Professional Advice on Emergency Fund Creating

Shane Robson-Smith, CPFC

Shane Robson-Smith, CPFC

Founder of Workplace Money Coach, Inc

One of the very best things you can do to protect your family and keep your money management machine running smoothly is to always have some cash set aside for unexpected expenses that pop up. When you have savings earmarked specifically for emergencies, you can weather the inevitable financial storms that we all will live through, be it a car repair, ER visit, air-conditioning maintenance in the middle of summer or the unexpected need to travel to help out family. 

Commit to stashing away some cash in and Emergency Fund and do it quickly with tips below.

Five Simple Saving Strategies

Michelle Buonincontri, CFP®, CDFA™ and Financial Coach

Michelle Buonincontri, CFP®, CDFA™

Financial Coach of New Direction Financial Strategies & Being Mindful in Divorce

Unfortunately it is in times of crisis that most of us learn, so let’s try to see the opportunity created by the Covid-19 potential obstacles including medical costs and income loss.

Now’s the time to create or revisit that spending plan. Identify and cancel all non-essential expenses – such as gym memberships, Spodify, Pandora, Audible, gaming, put car insurance policies for 2nd vehicles/motorcycles in ”storage” status, even call creditors to reduce interest rates now that the Fed reduced interest rates again in early March.

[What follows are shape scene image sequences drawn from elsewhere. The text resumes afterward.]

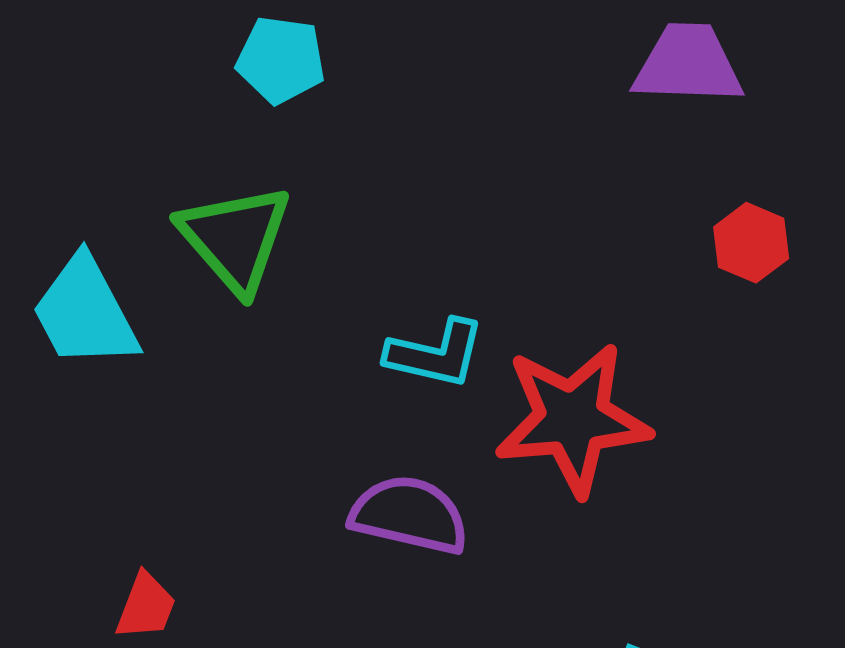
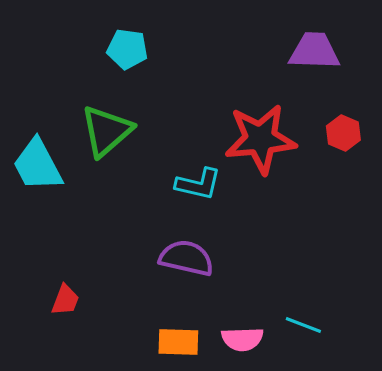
green triangle: (235, 238) -> (106, 131), turned 30
red star: (573, 419) -> (260, 139), moved

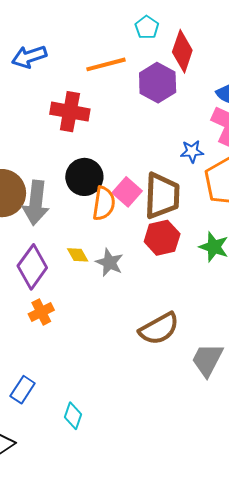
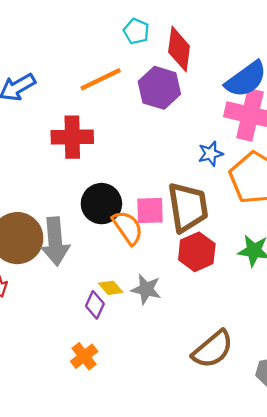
pink square: (127, 192) -> (150, 210), turned -32
orange semicircle: (104, 203) -> (128, 228), turned -32
purple diamond: (32, 267) -> (95, 305), moved, size x0.6

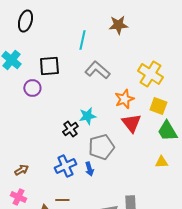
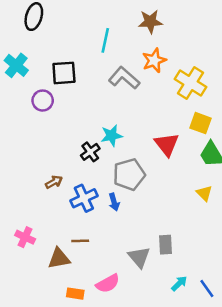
orange star: (124, 99) -> (154, 60), moved
yellow triangle: (161, 162) -> (204, 193), turned 48
brown arrow: (21, 170) -> (54, 182), moved

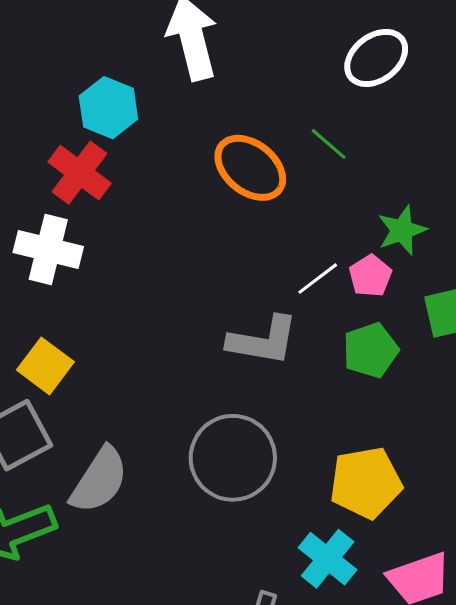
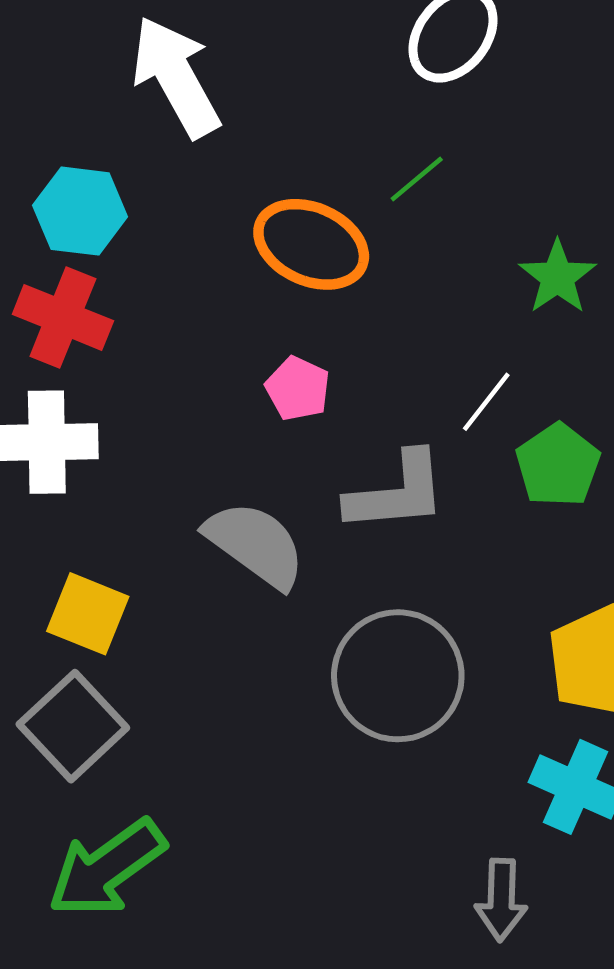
green line: (329, 144) -> (417, 179), turned -66
pink pentagon: (370, 276) -> (298, 388), moved
white line: (318, 279) -> (486, 402), moved
gray semicircle: (99, 480) -> (255, 544), moved, turned -72

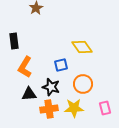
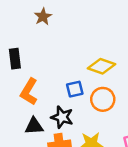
yellow diamond: (82, 47) -> (101, 66), turned -35
orange circle: (83, 84) -> (103, 99), moved

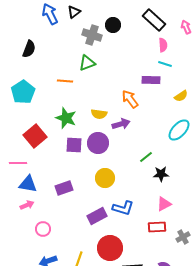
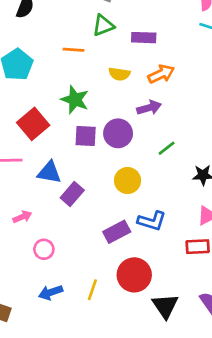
purple rectangle: (151, 80) -> (144, 38), moved
orange arrow: (130, 99) -> (161, 74), turned 102
yellow semicircle: (99, 114) -> (119, 74), moved
green line: (146, 157) -> (167, 148), moved
blue triangle: (28, 184) -> (49, 172), moved
purple rectangle: (64, 188) -> (72, 194), turned -30

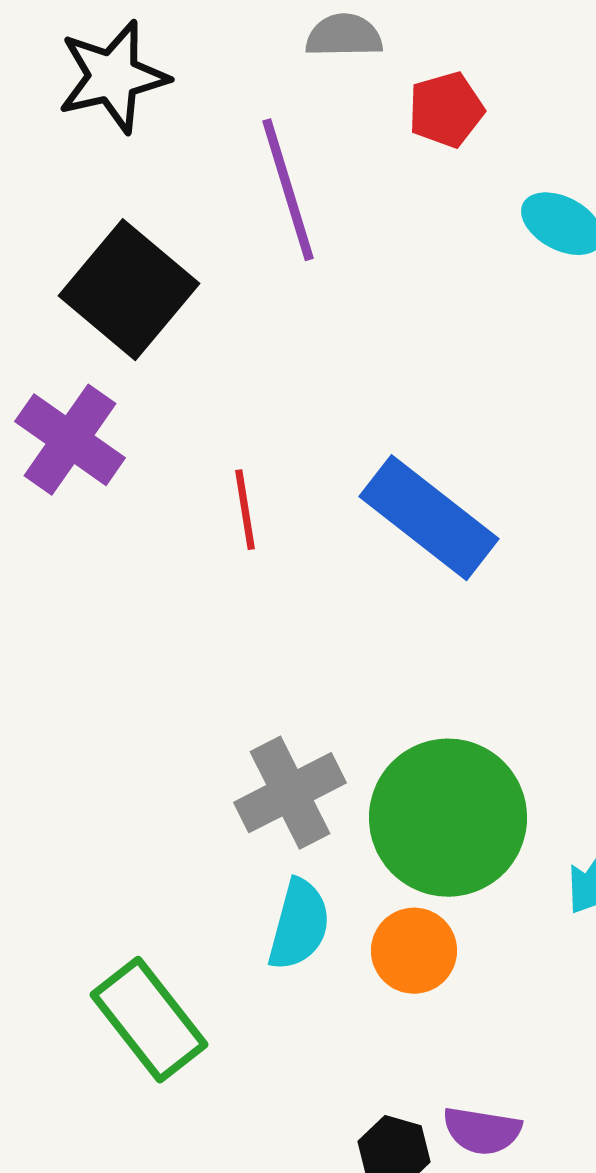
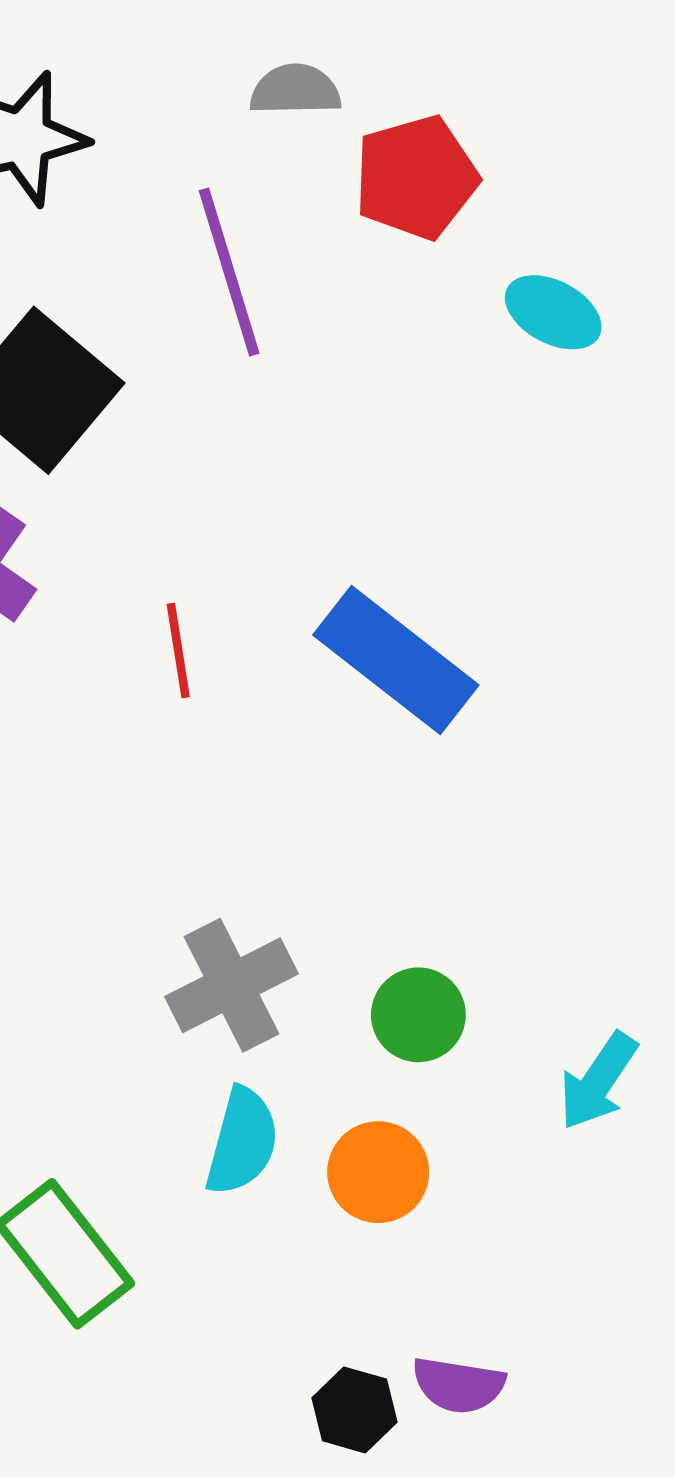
red pentagon: (446, 110) -> (416, 177), size x1.4
green circle: (448, 818) -> (418, 1015), size x0.5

This may even be a good time to consider a mortgage refinance if rates are lower, you have the extra cash for closing fees, and will be in your home long enough to recoup those closing fees against the lower interest rate.

An emergency fund of 3-6 months for non-discretionary or essential expenses is a great starting point. Folks may consider moving back to minimum credit card payments or reducing retirement savings to instead save those amounts and help build that cushion right now.

Bethany McCamish

Bethany McCamish

Owner of His and Her FI Blog

The amount you put into your emergency fund depends on where you’re at with other financial goals.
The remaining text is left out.